La celebración del Mundial de Fútbol en Estados Unidos ha puesto en primer plano el alcance de las políticas migratorias restrictivas del presidente Donald Trump. Aficionados, jugadores y árbitros de decenas de países han enfrentado denegaciones de visado, revocaciones de autorizaciones de viaje e interrogatorios en aeropuertos pese a las promesas de entrada fluida realizadas por la FIFA, México, Canadá y el propio Gobierno estadounidense.
El suizo Breel Embolo no pudo embarcar con su selección por una condena de 2018 y debió solicitar un visado de emergencia. La selección de Irán trasladó su base de entrenamiento de Tucson a Tijuana tras la denegación de visados a varios jugadores, en el contexto del ataque estadounidense contra ese país. El delantero iraquí Aymen Hussein fue retenido durante siete horas en el aeropuerto O'Hare de Chicago, donde le revisaron el teléfono, y el fotógrafo del equipo también fue rechazado en frontera.

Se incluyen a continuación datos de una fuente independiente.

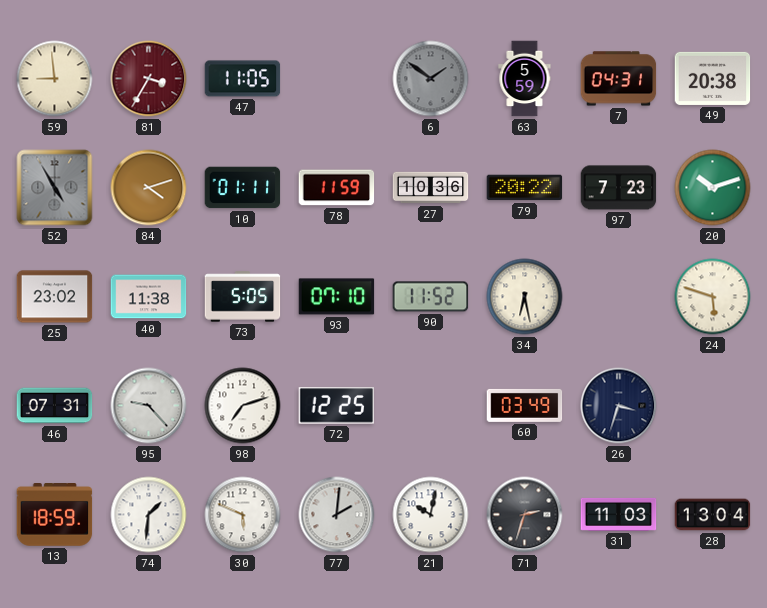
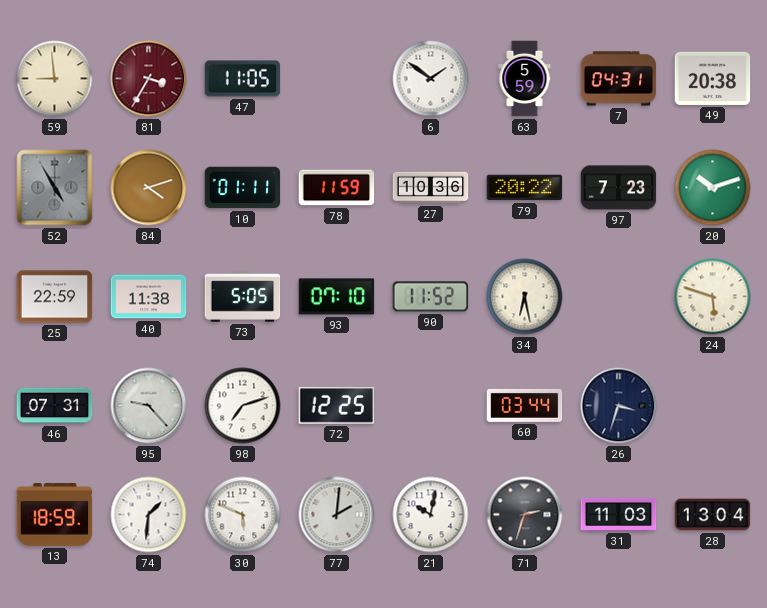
6 dial: grey -> white
25: 23:02 -> 22:59
60: 03:49 -> 03:44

Omar Abdulkadir Artan, que iba a ser el primer árbitro somalí en la historia de los Mundiales, fue rechazado por "problemas de verificación" pese a tener visado.
El Departamento de Seguridad Nacional, encabezado por Markwayne Mullin, y Andrew Giuliani, director del grupo de trabajo de la Casa Blanca para el Mundial, defendieron las decisiones y sugirieron que algunos rechazados representan amenazas. En diciembre, la Administración Trump impuso restricciones a nacionales de 39 países, con vetos totales para Haití e Irán —ambos clasificados al torneo— y suspensiones parciales para Costa de Marfil y Senegal, entre otros. La ACLU emitió en abril una advertencia de viaje por el deterioro de los derechos de los inmigrantes. Días antes del inicio del torneo, se revocaron las entradas de aficionados iraníes en Los Ángeles y Seattle. Incluso jordanos y marroquíes con boletos han sido rechazados, lo que contrasta con la narrativa de "Fútbol uniendo al mundo" que promueve la FIFA.